The Epytom site is all about creating a limited wardrobe that begins with the items you already own. The chatbot begins with that introduction and without prompting gives you an inspiring outfit for the day. Great initial interaction and good use of images, buttons, and emoticons.
The Epytom chatbot then provides a set of easy options to bring up more style tips, to build a weekly tip sheet or to personalize the service. Nice and simple, well guided and not at all intrusive.
The chatbot asks for a location and quickly brings up a personal checklist of style essentials as a well laid out chart that can be downloaded and printed. So far the engagement was great, very low effort on the user’s part and high value in terms of the result.
The chatbot is now making good recommendations, however, on the website, the value proposition seems to continue to help us get “true savings”.
We looked for somewhere on the website where we might find out how to buy the recommended items but no luck. We then looked on Facebook, nothing there either.

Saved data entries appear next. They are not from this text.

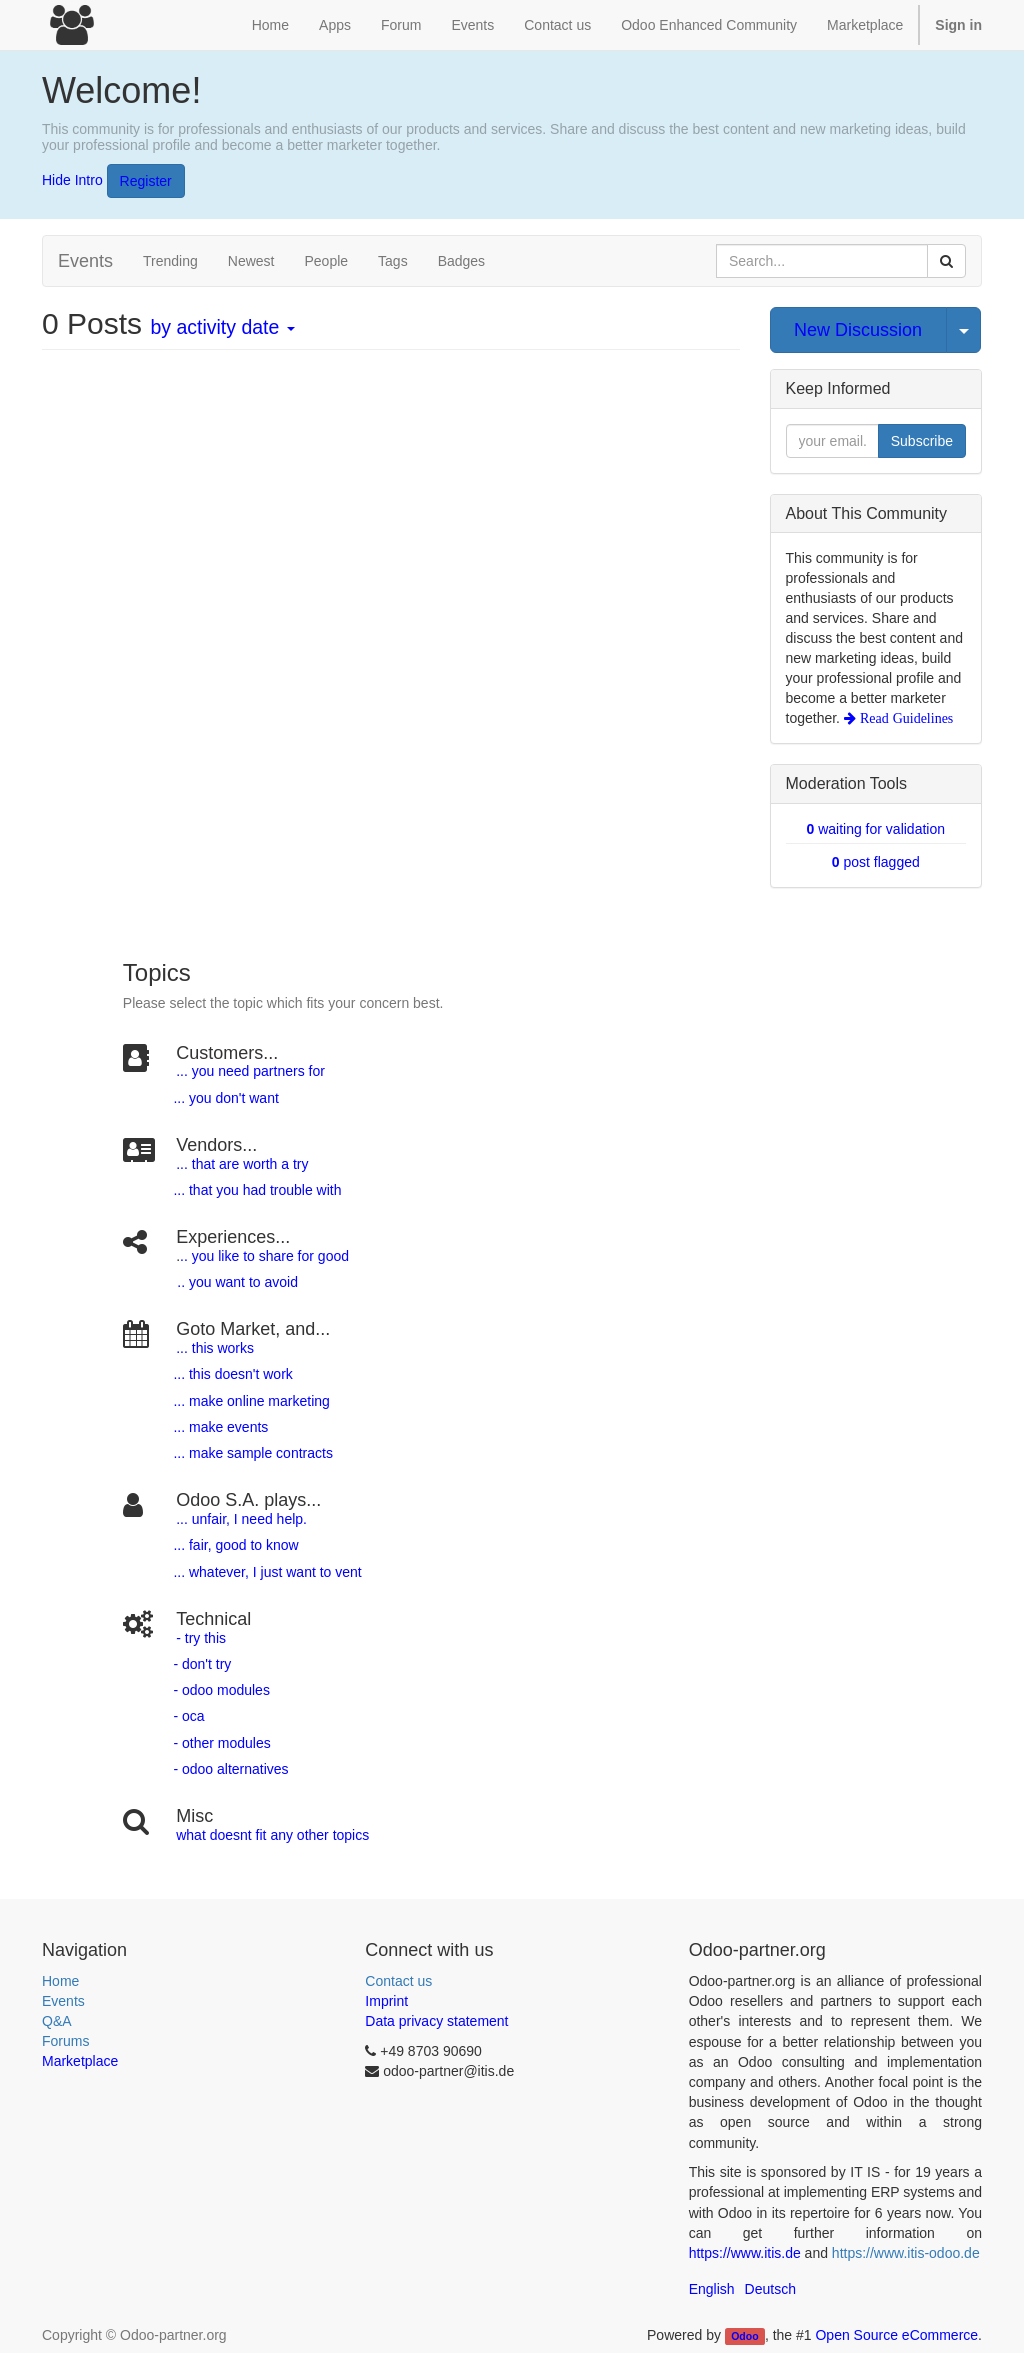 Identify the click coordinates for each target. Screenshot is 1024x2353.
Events (63, 2001)
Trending (170, 261)
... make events (219, 1427)
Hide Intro (72, 179)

Finally, we went back to the Epytom chatbot in Facebook Messenger. Early on in the dialog, alongside the picture of Steve McQueen in the movie The Great Escape, we saw a ‘Get It’ badge. We went to the menu, but there was nothing there. We tried typing in that we were ‘Looking for a Jacket’ – no luck and it wasn’t able to handle the unstructured text. Our final try was to see if it could help with ‘Chelsea boots’ but no luck.
We enjoyed the simplicity and concept behind the Epytom chatbot, However, whereas we normally complain about a chatbot getting you to a product page too fast, this chatbot left us more than a little frustrated by not allowing us to make a purchase, or even recommending retailers. This might be part of the future strategy for Epytom, so we’re not going to judge just yet.